Home » A rare encounter with Paper Nautilus and the mystery of ocean intelligence

A rare encounter with Paper Nautilus and the mystery of ocean intelligence

by simon

Last week I had a rare encounter with Paper Nautilus in the shallows of Port Phillip Bay in Melbourne, Australia. It was a rather sad event. Every seven years or so they congregate near the coast to spawn. No-one really knows whether this is a normal end-of-life process. Paper nautilus breed more than once but some are bound not to survive, as reproduction takes a heavy toll. The exhausted animals we find inshore are likely to victims of natural selection. Paper nautilus are an ocean mystery but that’s one of the great things about exploring the sea. We know so little, these precious encounters are a reminder of how important it is to preserve life.

Paper nautilus are an argonaut not a nautilus

Paper nautilus are argonauts, a type of octopus. Orange and white-striped Chambered Nautilus are different animals altogether. Their biology is more like in snails where the body and shell are connected. In argonauts only the female has the papery shell and it is grown on the outside, so they can protect and nurture their eggs. Nonetheless, along with cuttlefish and squid, both nautilus and octopuses are in the class Cephalapoda, meaning ‘head of feet’.

Argonauts are able to extract calcium from the ocean food chain to build their calcite cover. Ocean currents will eventually sweep any eggs into the open ocean once they hatch, to become part of the plankton soup that circulates the Earth.

Male argonauts are from Mars, females are from Venus

A rare encounter with Paper Nautilus. We know nothing about how male and female Paper Nautilus find each other to breed. The male is tiny. Females are jet-propelled, can swim faster than a diver and live in the open ocean. Drawing, Simon Mustoe.
We know nothing about how male and female Paper Nautilus find each other to breed. The male is tiny. Females are jet-propelled, can swim faster than a diver and live in the open ocean. Drawing, Simon Mustoe.

The female we found in Port Phillip Bay was about 20cm across but the male that fertilised her would have been only 2-3cm. This difference in size is more than matched by a completely different lifestyle and behaviour. No-one knows how they get together, since the females’ shell is also a buoyancy device and she is highly mobile. Maybe the males live on the seabed? Males are tiny, free swimming and would otherwise be at the mercy of ocean currents.

Each tentacle has its own brain. In other words, the male’s penis has a mind of its own.

When they do procreate, it’s one of the stranger activities of the animal kingdom.

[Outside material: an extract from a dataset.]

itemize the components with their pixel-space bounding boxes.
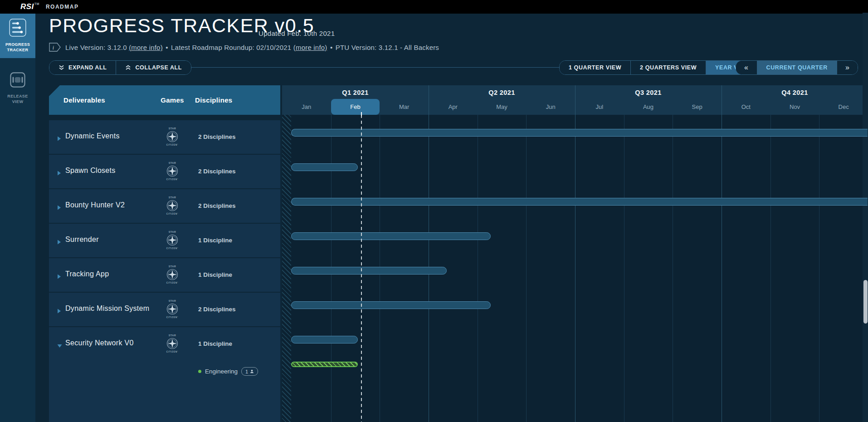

Males don’t have shells but they do have a detachable penis … yes, you heard that right. After mating, this sperm-carrying appendage (a modified tentacle) continues to survive and attaches onto the female’s gill cavity. No doubt that’s a great reproductive strategy when your chance of encounter is rare.

A rare intelligence

Some scientists suppose that male argonauts die after reproduction but that’s a rather anthropocentric view of an animal that lives a life as alien as we might imagine. It makes more sense when you consider that each tentacle has its own brain. In other words, the male’s penis has a mind of its own! I’m sure many of my readers can empathise with that.

The male doesn’t so much die, as continue to survive, albeit in a reduced form but with unmitigated focus on its own reproductive function.

When it comes to intelligence, most of us humans have it all wrong. Intelligence is the ability to connect with your environment, survive for the longest and contribute the most back to the stability of life on Earth.

In my experience, when you look into the eye of an animal like an argonaut, you are seeing a level of awareness and sophistication that exceeds our own imagining. Some of the most important animals on Earth are the ones that have to survive against all odds, in a world that is harsh and unforgiving. Ocean animals have to be super-intelligent to make things habitable for us too.

It is distressing to witness any animal dying and this rare encounter with Paper Nautilus was no exception. But it was also a privilege as this small encounter offered me a glimpse into the abyss: a reminder of how little we still know about the role of animals in our future.